We are not debtors to the flesh

Therefore, brethren, we are debtors, not to the flesh to live after the flesh. For if ye live after the flesh, ye shall die: but if ye through the Spirit do mortify the deeds of the body, ye shall live. Rom. 8:12-13

When someone does something good to us, we will often say that we owe them a debt of gratitude. However, what the apostle is saying here is that the believer should have no such attitude of gratitude towards the flesh, the flesh being our nature in opposition to God. For what does the flesh do? To be carnally minded is death (6). It is to be hostile to God (7), and in a state in which we cannot please God (8). It is the opposite of being in the Spirit. There is nothing desirable or praiseworthy that the flesh can do for us.

Rather, we are to put the "deeds of the body" - the flesh - to death. How do we do this? We do it, not by our own strength, but in the strength which God provides, "through the Spirit." Note the balance: there is no "let go and let God" theology here, for we are the ones who must mortify and put to death the deeds of the body. But it is through the Spirit, for without God's grace we can do nothing (Jn. 15:5). As John Piper puts it, we act the miracle. So we fight sin with all our might while simultaneously relying on the strength of grace. We work out our own salvation because it is God who works in us both to will and to do of God's good pleasure (Phil. 2:12-13).

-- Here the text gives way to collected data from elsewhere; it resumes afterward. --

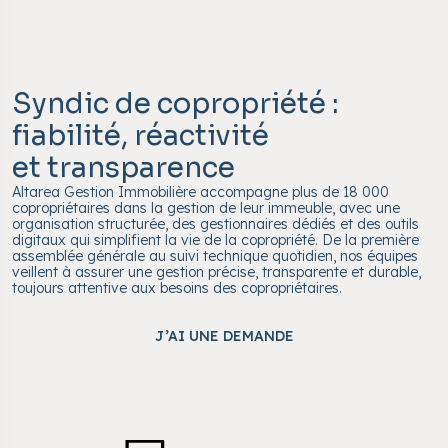
Syndic de copropriété :
fiabilité, réactivité
et transparence
Altarea Gestion Immobilière accompagne plus de 18 000
copropriétaires dans la gestion de leur immeuble, avec une
organisation structurée, des gestionnaires dédiés et des outils
digitaux qui simplifient la vie de la copropriété. De la première
assemblée générale au suivi technique quotidien, nos équipes
veillent à assurer une gestion précise, transparente et durable,
toujours attentive aux besoins des copropriétaires.
J’AI UNE DEMANDE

We do so because nothing less than life is at stake: "for if ye live after the flesh ye shall die." As John Owen has famously written, "Be killing sin, or it will be killing you." All sin can give us in the end is death (Rom. 6:23), physical and spiritual and eternal. But through Christ and the Spirit who mediates his presence we are enabled by God's grace to put to death the deeds of the body. Indeed, all who belong to him will do so, "for as many as are led by the Spirit of God, they are the sons of God" (Rom. 8:14).

Let us therefore refuse to believe the lie that sin so often whispers in our ear, that we cannot conquer the sin which does so easily beset us (Heb. 12:1). Rather, let us lay it aside, because we are not waging war on sin in our own strength but in the strength which God provides. Indeed, we are more than conquerors through him that loves us (Rom. 8:37). Praise God for his amazing and empowering and sin-killing grace!